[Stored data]
--- START ---

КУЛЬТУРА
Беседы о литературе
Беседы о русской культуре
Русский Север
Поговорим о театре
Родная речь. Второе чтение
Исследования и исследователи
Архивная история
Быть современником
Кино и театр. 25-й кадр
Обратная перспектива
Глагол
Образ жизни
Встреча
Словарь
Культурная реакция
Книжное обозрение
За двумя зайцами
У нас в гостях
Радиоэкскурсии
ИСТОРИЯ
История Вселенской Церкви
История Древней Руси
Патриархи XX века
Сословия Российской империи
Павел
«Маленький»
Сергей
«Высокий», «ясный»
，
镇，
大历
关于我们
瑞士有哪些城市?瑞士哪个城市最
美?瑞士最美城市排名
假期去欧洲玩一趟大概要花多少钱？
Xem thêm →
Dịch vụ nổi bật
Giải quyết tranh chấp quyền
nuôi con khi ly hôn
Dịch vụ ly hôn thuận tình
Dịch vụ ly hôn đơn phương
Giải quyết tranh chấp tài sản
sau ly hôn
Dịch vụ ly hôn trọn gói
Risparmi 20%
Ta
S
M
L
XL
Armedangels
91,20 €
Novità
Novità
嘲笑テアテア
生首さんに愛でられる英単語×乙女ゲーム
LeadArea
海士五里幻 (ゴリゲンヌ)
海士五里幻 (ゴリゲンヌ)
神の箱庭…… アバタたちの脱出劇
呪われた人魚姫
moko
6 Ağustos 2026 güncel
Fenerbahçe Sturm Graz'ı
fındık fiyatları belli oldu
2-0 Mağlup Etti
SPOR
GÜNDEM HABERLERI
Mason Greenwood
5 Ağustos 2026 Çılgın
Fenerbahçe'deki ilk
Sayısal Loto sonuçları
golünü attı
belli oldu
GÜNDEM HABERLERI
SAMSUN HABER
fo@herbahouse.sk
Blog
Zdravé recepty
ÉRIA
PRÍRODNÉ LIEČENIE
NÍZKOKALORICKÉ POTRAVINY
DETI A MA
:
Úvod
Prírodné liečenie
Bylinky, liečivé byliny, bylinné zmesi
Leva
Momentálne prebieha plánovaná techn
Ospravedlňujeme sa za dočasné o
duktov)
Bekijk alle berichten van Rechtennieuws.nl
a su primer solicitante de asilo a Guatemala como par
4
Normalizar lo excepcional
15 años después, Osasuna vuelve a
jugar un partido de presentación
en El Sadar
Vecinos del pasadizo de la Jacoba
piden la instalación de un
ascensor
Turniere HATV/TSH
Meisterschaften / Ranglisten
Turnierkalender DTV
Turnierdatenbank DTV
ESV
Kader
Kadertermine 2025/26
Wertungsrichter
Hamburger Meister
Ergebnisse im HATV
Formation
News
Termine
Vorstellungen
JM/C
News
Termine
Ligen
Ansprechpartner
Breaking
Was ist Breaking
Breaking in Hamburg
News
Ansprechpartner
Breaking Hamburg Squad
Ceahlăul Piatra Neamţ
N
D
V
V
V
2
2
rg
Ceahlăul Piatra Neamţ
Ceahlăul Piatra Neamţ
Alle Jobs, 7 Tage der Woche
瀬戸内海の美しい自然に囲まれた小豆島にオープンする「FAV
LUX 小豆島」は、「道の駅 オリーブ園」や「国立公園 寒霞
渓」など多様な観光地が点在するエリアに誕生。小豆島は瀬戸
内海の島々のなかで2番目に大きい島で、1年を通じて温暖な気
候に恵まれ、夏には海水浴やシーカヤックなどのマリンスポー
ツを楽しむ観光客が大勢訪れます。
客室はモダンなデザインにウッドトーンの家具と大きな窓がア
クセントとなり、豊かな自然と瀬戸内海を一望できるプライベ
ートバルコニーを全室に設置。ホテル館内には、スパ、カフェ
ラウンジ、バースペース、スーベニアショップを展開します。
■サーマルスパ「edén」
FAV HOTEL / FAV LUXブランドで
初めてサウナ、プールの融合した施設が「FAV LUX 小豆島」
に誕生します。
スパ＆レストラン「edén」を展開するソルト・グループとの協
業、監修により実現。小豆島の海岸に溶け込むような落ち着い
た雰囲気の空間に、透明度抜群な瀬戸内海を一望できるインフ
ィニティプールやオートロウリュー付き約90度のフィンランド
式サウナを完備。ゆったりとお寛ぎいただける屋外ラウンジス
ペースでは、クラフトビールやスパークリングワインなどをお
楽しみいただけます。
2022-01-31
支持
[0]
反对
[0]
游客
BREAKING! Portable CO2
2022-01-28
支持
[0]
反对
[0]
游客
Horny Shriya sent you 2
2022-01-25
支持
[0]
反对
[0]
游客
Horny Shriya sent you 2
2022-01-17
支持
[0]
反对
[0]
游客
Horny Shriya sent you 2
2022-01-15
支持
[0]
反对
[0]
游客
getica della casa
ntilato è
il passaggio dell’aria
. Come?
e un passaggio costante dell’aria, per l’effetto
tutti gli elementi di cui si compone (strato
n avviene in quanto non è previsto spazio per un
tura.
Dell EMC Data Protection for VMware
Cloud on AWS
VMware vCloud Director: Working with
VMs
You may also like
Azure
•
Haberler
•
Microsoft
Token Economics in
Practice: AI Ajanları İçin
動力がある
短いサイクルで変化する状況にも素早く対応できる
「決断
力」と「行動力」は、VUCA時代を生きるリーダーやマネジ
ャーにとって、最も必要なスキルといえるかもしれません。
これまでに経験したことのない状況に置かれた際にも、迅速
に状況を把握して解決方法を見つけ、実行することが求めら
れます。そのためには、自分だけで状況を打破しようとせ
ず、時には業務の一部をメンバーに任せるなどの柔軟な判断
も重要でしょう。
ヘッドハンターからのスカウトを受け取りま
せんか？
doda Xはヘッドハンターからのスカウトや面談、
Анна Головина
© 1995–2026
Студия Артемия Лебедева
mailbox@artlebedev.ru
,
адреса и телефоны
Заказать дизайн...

--- END ---

Problem to solve: Which lines of the data contain the word "tranh"? Copy each one.

Written answer:
Giải quyết tranh chấp quyền
Giải quyết tranh chấp tài sản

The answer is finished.